BRIEF - For this exercise, copy exactly the lines below from the one with "європейські союзники" through the one with "vandaag nog een" and leave out the pictures.

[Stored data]
/---

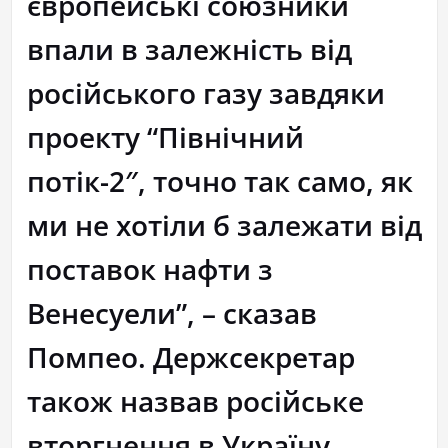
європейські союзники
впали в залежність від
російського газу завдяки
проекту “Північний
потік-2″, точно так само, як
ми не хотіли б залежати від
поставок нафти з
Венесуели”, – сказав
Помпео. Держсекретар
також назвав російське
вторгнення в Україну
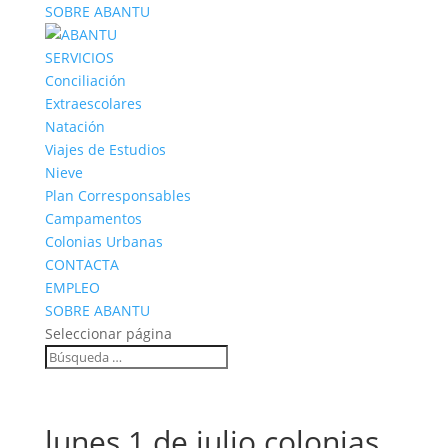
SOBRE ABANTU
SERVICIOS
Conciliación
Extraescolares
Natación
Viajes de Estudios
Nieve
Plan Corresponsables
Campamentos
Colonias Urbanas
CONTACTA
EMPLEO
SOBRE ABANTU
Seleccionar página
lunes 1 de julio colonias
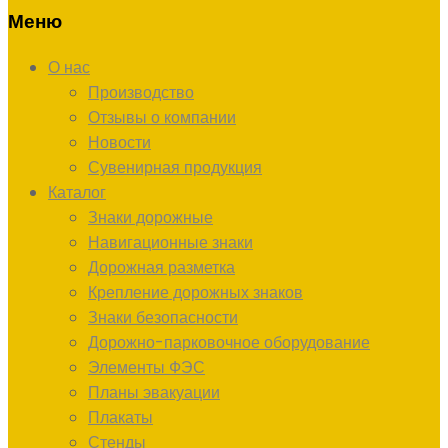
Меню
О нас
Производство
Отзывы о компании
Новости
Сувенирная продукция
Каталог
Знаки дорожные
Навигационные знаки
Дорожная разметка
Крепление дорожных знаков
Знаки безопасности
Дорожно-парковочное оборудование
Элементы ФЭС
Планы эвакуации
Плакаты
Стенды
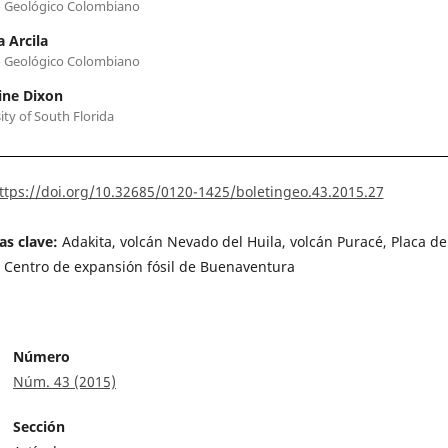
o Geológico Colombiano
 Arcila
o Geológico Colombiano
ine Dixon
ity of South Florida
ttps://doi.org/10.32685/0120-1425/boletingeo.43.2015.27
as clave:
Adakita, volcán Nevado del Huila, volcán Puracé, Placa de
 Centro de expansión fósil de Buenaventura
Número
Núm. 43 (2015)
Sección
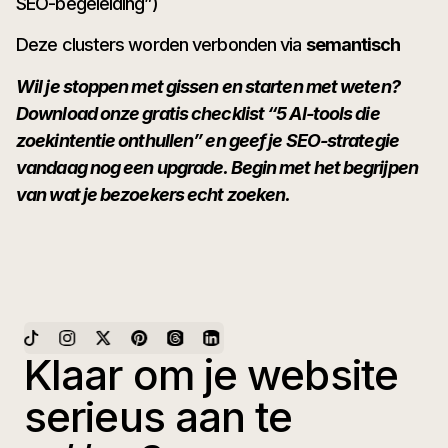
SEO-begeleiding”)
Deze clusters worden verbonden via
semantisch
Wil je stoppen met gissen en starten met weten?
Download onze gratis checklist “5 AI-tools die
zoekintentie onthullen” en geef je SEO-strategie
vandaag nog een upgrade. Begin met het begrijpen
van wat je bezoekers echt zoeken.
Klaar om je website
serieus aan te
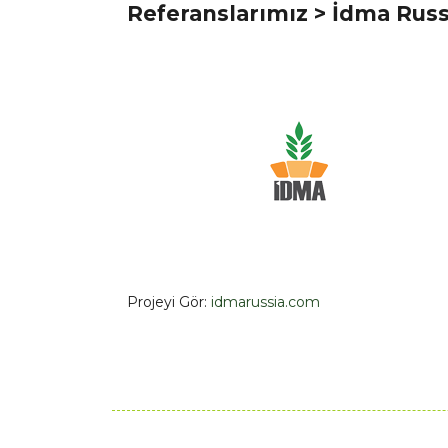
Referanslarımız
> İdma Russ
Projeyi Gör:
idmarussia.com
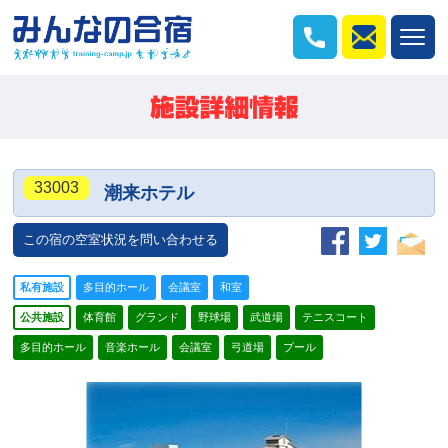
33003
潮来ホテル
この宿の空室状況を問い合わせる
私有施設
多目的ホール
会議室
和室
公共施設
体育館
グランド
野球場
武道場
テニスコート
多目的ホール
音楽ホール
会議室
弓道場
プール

\---
/---

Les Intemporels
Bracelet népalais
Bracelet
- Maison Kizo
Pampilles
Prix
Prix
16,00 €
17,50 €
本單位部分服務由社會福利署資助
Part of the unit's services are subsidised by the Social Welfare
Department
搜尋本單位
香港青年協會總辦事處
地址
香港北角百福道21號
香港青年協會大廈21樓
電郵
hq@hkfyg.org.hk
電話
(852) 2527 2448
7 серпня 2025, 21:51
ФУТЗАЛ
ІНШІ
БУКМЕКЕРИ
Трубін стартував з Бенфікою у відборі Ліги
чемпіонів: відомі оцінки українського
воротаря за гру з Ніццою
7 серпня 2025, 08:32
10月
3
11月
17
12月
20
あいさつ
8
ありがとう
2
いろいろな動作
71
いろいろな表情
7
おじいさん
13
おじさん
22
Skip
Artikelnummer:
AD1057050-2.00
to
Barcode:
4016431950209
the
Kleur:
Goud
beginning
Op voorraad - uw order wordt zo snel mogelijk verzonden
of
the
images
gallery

\---

ANSWER BOX -
європейські союзники
впали в залежність від
російського газу завдяки
проекту “Північний
потік-2″, точно так само, як
ми не хотіли б залежати від
поставок нафти з
Венесуели”, – сказав
Помпео. Держсекретар
також назвав російське
вторгнення в Україну
SOBRE ABANTU
SERVICIOS
Conciliación
Extraescolares
Natación
Viajes de Estudios
Nieve
Plan Corresponsables
Campamentos
Colonias Urbanas
CONTACTA
EMPLEO
SOBRE ABANTU
Seleccionar página
lunes 1 de julio colonias
Меню
О нас
Производство
Отзывы о компании
Новости
Сувенирная продукция
Каталог
Знаки дорожные
Навигационные знаки
Дорожная разметка
Крепление дорожных знаков
Знаки безопасности
Дорожно-парковочное оборудование
Элементы ФЭС
Планы эвакуации
Плакаты
Стенды
o Geológico Colombiano
 Arcila
o Geológico Colombiano
ine Dixon
ity of South Florida
ttps://doi.org/10.32685/0120-1425/boletingeo.43.2015.27
as clave:
Adakita, volcán Nevado del Huila, volcán Puracé, Placa de
 Centro de expansión fósil de Buenaventura
Número
Núm. 43 (2015)
Sección
SEO-begeleiding”)
Deze clusters worden verbonden via
semantisch
Wil je stoppen met gissen en starten met weten?
Download onze gratis checklist “5 AI-tools die
zoekintentie onthullen” en geef je SEO-strategie
vandaag nog een upgrade. Begin met het begrijpen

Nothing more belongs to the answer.